Despite a recent slight decline due to the COVID-19 pandemic, greenhouse gas emissions continue to accumulate in the atmosphere. They are projected to rise again once the economy recovers.
The current pledges by governments across the world to reduce emissions are insufficient to keep global warming within safe levels (that is, below 2°C). Although with recent developments in China and the US, the target might once again be within reach if all nations actually deliver on their pledges.
More radical proposals to reduce climate change risks are being debated. Among these is solar geoengineering (also called solar radiation management or modification). The most commonly proposed solar radiation management technique involves the deliberate injection of sulfur aerosols into the stratosphere – the layer of the atmosphere around 15km above Earth’s surface – to create a thin veil that would reflect a small amount of sunlight back to space. This in turn would cool Earth and offset greenhouse gas warming.
Although solar radiation management has never been tested outdoors, large volcanic eruptions that have injected aerosols high into the atmosphere and briefly cooled the climate are evidence that increasing stratospheric aerosols could cool the planet. But solar geoengineering only offsets warming; it doesn’t reduce the greenhouse gas emissions that drive climate change. Therefore any approach that relies on solar radiation management while continuing to burn fossil fuels would be extremely high risk.
Solar geoengineering is highly controversial and is often framed as a stop-gap measure to decrease climate change impacts and buy more time to reduce emissions. It’s also important to underline that even such an emergency deployment might need to last a century or more. Many researchers worry that even raising the possibility of solar geoengineering could reduce motivation to lower greenhouse gas emissions.
Also, solar geoengineering wouldn’t return the climate to a pre-industrial state. In fact, offsetting global warming using solar radiation management could increase drought risk in Asia, the Sahel, and South America. It could also damage the ozone layer and shift the geography of vector-borne diseases such as malaria.
A clearer understanding of potential benefits and side-effects of solar geoengineering is needed to inform debates of potential deployment, especially for relatively under-researched climate risks in developing countries.
The Cape Town Day Zero drought
Research on the impact of solar geoengineering on the climate in Africa is very scarce. The few available studies only assessed its impact on regional climate, while many climate impacts are felt by society at the local scale. In a recent study we examined the impact of solar geoengineering on drought and water availability at the local scale through the lens of the Cape Town “Day Zero” drought.
Day Zero was a severe water crisis during the 2017-2018 period, where close to 4 million Cape Town residents were almost left without any water following a three-year long (2015-2017) severe drought. The likelihood of such droughts is expected to increase by up to 80% by 2100.
Applying an approach used in the science of attribution, the study assessed how solar geoengineering could influence the likelihood of droughts as severe as the the Day Zero drought in the future using a climate model. According to the climate model results:
A drought severe enough to cause the 2018 Day Zero event (this is a 1 in 100 years event today) would occur about once every six years in the future under a high emission climate scenario.
Solar geoengineering could reduce the risk of Day Zero level droughts in Cape Town by more than 90% when compared to a future with continued high greenhouse gas emissions through to the end of the 21st century.
The underlying mechanism for this reduction in drought risk appears to be that solar geoengineering offsets a southward shift in the weather systems that bring rain to Cape Town that is projected to happen with greenhouse gas warming.
But these findings are specific to the study area, the event analysed, the solar geoengineering deployment design, and the climate model used. Changes in any of these factors could lead to quite different results.
Implications, trade-offs and ethics
Engineering the climate to benefit Cape Town is clearly not a feasible solution to the climate crisis. But the results highlight the potential trade-offs that exist across regions from a solar geoengineering deployment perspective.

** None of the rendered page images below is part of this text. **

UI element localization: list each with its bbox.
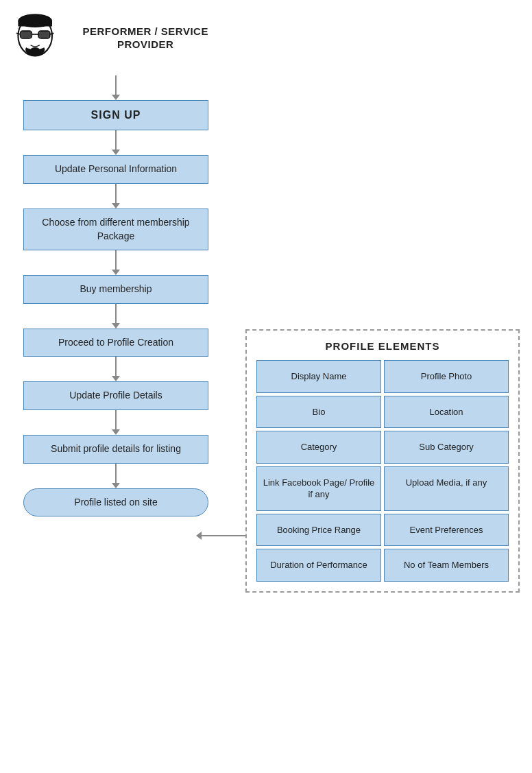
svg-rect-2 — [18, 21, 52, 26]
flow-step-submit-profile: Submit profile details for listing — [23, 435, 208, 464]
svg-point-12 — [30, 47, 40, 54]
connector-0 — [112, 75, 120, 100]
svg-rect-6 — [39, 32, 49, 38]
profile-cell-1: Profile Photo — [384, 360, 509, 393]
profile-cell-7: Upload Media, if any — [384, 466, 509, 511]
profile-elements-container: PROFILE ELEMENTS Display NameProfile Pho… — [245, 329, 520, 593]
connector-1 — [112, 130, 120, 155]
svg-rect-5 — [21, 32, 32, 38]
page-title: PERFORMER / SERVICE PROVIDER — [69, 25, 222, 51]
profile-cell-8: Booking Price Range — [256, 514, 381, 547]
connector-4 — [112, 304, 120, 329]
flow-step-signup: SIGN UP — [23, 100, 208, 130]
flow-step-update-profile: Update Profile Details — [23, 381, 208, 410]
profile-cell-3: Location — [384, 396, 509, 429]
flow-step-proceed-profile: Proceed to Profile Creation — [23, 329, 208, 357]
profile-cell-10: Duration of Performance — [256, 549, 381, 582]
profile-grid: Display NameProfile PhotoBioLocationCate… — [256, 360, 509, 582]
avatar-icon — [10, 7, 60, 69]
avatar-area: PERFORMER / SERVICE PROVIDER — [10, 7, 222, 69]
connector-7 — [112, 464, 120, 488]
profile-cell-2: Bio — [256, 396, 381, 429]
flow-step-update-personal: Update Personal Information — [23, 155, 208, 184]
profile-cell-0: Display Name — [256, 360, 381, 393]
profile-cell-9: Event Preferences — [384, 514, 509, 547]
flow-step-choose-membership: Choose from different membership Package — [23, 209, 208, 250]
profile-cell-6: Link Facebook Page/ Profile if any — [256, 466, 381, 511]
flow-step-buy-membership: Buy membership — [23, 275, 208, 304]
flow-column: PERFORMER / SERVICE PROVIDER SIGN UP Upd… — [10, 7, 222, 516]
connector-2 — [112, 184, 120, 209]
connector-6 — [112, 410, 120, 435]
profile-cell-5: Sub Category — [384, 431, 509, 464]
connector-3 — [112, 250, 120, 275]
profile-arrow — [196, 532, 251, 540]
flow-step-profile-listed: Profile listed on site — [23, 488, 208, 517]
connector-5 — [112, 357, 120, 381]
profile-cell-4: Category — [256, 431, 381, 464]
profile-cell-11: No of Team Members — [384, 549, 509, 582]
profile-elements-title: PROFILE ELEMENTS — [256, 340, 509, 352]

While solar geoengineering might produce beneficial reduction in drought risk in Cape Town, it could simultaneously decrease rainfall in parts of West Africa and the summer rainfall regions of southern Africa.
Solar geoengineering carries the real risk of producing “winners” in some regions, but “losers” in other parts of the world. For instance, studies have shown that solar geoengineering could lead to unequal distribution of benefits and impacts on economies, infectious disease and agriculture, among others. Importantly, it doesn’t deal with the related crisis of ocean acidification from elevated carbon dioxide.
Which voices will be most powerful in governance of solar geoengineering research and potential negotiations over a possible future solar geoengineering deployment? Will equity be at the core of any decision and will those most at risk have a substantial say?
Existing climate negotiations may lead one to be sceptical. It could produce strong regional trade-offs among countries, especially those in the global South that are often excluded from geoengineering conversations.
This is a reminder of the importance of rapidly reducing greenhouse gas emissions rather than relying on dimming the sun to reach the global goal of keeping the global warming level below 2°C.